Im Frühjahr 2023 wies mich ein Freund auf einen Artikel hin, den Olaf Dörner und Stefan Rundel in der Zeitschrift für Weiterbildungsforschung publiziert hatten (Dörner/Rundel 2023). Sie präsentierten dort die Ergebnisse ihrer qualitativen Umfrage unter VHS-Leitungspersonal in Sachsen-Anhalt, konkret um deren Bewältigungsstrategien des Unterrichtsbetriebes in der Corona-Pandemie: Volkshochschulen zwischen Auftrag, Inszenierung und Routinen . Zentrales Ergebnis war, dass die Verantwortlichen zunächst den eigenen Betrieb bewahrten und hier vor allem damit beschäftigt waren, ihre Formate plus Dozentenschaft auf den Online-Betrieb umzustellen.
Ein guter Artikel mündet in ein merkwürdiges Desiderat
Während ich Absicht und Durchführung der Studie gut und belastbar fand, erstaunte mich das Fazit und die formulierten Desiderate. Denn als Fazit sagten die Autoren, dass die Volkshochschulen sich programmatisch zwar als „gesellschaftliche Verbinder der bundesrepublikanischen Gesellschaft“ sähen, dass diese proklamierte soziale Kohärenzfunktion aber in der Corona-Krise keinesfalls stattgefunden hätte. Vielmehr hätten die VHSen nur auf sich selbst und den Eigenbetrieb geschaut. Daher auch der Titel ihres Beitrages. Darin wörtlich:
Wir haben es hier mit Praktiken von Akteuren zu tun, die als Gruppe zusammenwirken und als organisationales Ensemble wie auf einer Vorderbühne mit dem Ziel auftreten, einen bestimmten Eindruck beim Publikum zu erwecken, der jedoch nicht ohne Relativierung zugunsten seiner Stärkung, Schwächung oder Unterminierung auf der Hinterbühne unter Ausschluss des Publikums kontrolliert wird.
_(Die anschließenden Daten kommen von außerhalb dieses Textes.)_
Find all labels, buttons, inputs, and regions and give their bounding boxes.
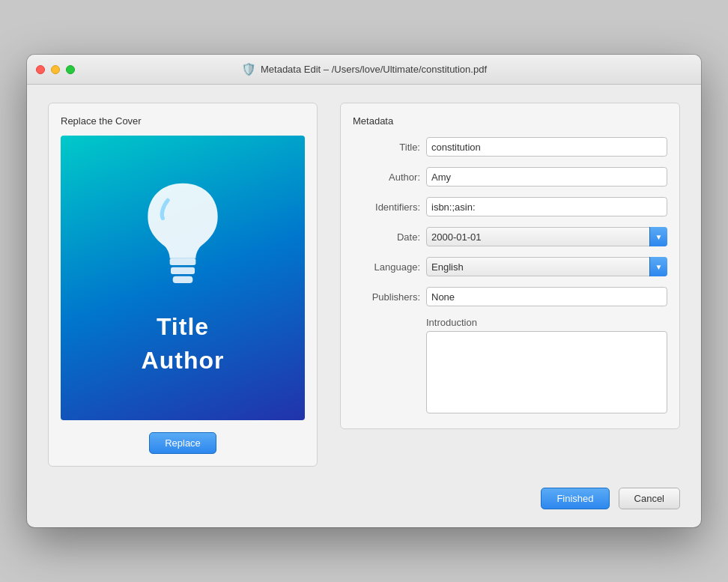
language-label: Language:: [353, 261, 420, 273]
titlebar: 🛡️ Metadata Edit – /Users/love/Ultimate/…: [27, 55, 701, 85]
language-select[interactable]: English French German Spanish: [426, 257, 667, 276]
cover-section-title: Replace the Cover: [61, 115, 305, 127]
publishers-label: Publishers:: [353, 291, 420, 303]
language-field-row: Language: English French German Spanish …: [353, 257, 667, 276]
date-field-row: Date: 2000-01-01 2001-01-01 1999-01-01 ▼: [353, 227, 667, 246]
publishers-field-row: Publishers:: [353, 287, 667, 306]
identifiers-label: Identifiers:: [353, 201, 420, 213]
language-select-wrapper: English French German Spanish ▼: [426, 257, 667, 276]
title-label: Title:: [353, 142, 420, 153]
date-select[interactable]: 2000-01-01 2001-01-01 1999-01-01: [426, 227, 667, 246]
close-button[interactable]: [36, 65, 45, 74]
maximize-button[interactable]: [66, 65, 75, 74]
date-label: Date:: [353, 231, 420, 243]
title-field-row: Title:: [353, 137, 667, 157]
identifiers-field-row: Identifiers:: [353, 197, 667, 216]
main-window: 🛡️ Metadata Edit – /Users/love/Ultimate/…: [27, 55, 701, 527]
metadata-section-title: Metadata: [353, 115, 667, 127]
cover-text: Title Author: [142, 310, 225, 378]
window-content: Replace the Cover Title: [27, 85, 701, 488]
intro-textarea-row: [353, 331, 667, 413]
bottom-bar: Finished Cancel: [27, 488, 701, 527]
traffic-lights: [36, 65, 75, 74]
app-icon: 🛡️: [241, 62, 256, 76]
introduction-textarea[interactable]: [426, 331, 667, 413]
finished-button[interactable]: Finished: [541, 488, 609, 509]
cancel-button[interactable]: Cancel: [619, 488, 680, 509]
author-label: Author:: [353, 172, 420, 183]
identifiers-input[interactable]: [426, 197, 667, 216]
left-panel: Replace the Cover Title: [48, 103, 318, 467]
introduction-label: Introduction: [426, 317, 477, 328]
replace-btn-container: Replace: [61, 432, 305, 454]
publishers-input[interactable]: [426, 287, 667, 306]
cover-image: Title Author: [61, 136, 305, 420]
window-title: 🛡️ Metadata Edit – /Users/love/Ultimate/…: [241, 62, 487, 76]
date-select-wrapper: 2000-01-01 2001-01-01 1999-01-01 ▼: [426, 227, 667, 246]
svg-rect-2: [173, 276, 193, 283]
svg-rect-0: [170, 258, 196, 265]
right-panel: Metadata Title: Author: Identifiers:: [340, 103, 680, 467]
intro-label-row: Introduction: [353, 317, 667, 328]
author-input[interactable]: [426, 167, 667, 187]
minimize-button[interactable]: [51, 65, 60, 74]
metadata-section: Metadata Title: Author: Identifiers:: [340, 103, 680, 429]
author-field-row: Author:: [353, 167, 667, 187]
cover-section: Replace the Cover Title: [48, 103, 318, 467]
replace-button[interactable]: Replace: [149, 432, 216, 454]
svg-rect-1: [171, 267, 195, 274]
title-input[interactable]: [426, 137, 667, 157]
bulb-icon: [130, 178, 235, 298]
Es sei also alles, nach Goffman, eine „Inszenierung“. Für mich noch weniger nachvollziehbar war das formulierte Desiderat des Beitrages, denn darin wurde geäußert, dass es auf Grundlage der Ergebnisse es jetzt darum ginge die Gruppe der Festangestellten und die der Frei- oder Nebenberuflichen“ in ihrem Zusammenspiel zu untersuchen: „inwieweit handlungsleitende Orientierungen dieser Gruppen im Spannungsfeld zwischen Anspruch, Wirklichkeit und gesellschaftlich exponierten Themen wie die Corona-Pandemie von Bedeutung sind“.
Die Freiberuflichen an der VHS als „handlungsleitende Akteure“?
Wie meinen? Was haben freiberufliche Dozenten in der „handlungsleitenden“ praktischen Organisation einer VHS zu melden? Ich weiß es aus eigener Erfahrung: Gar nichts!
Es war ein guter Artikel mit einem völlig merkwürdigen Ausgang.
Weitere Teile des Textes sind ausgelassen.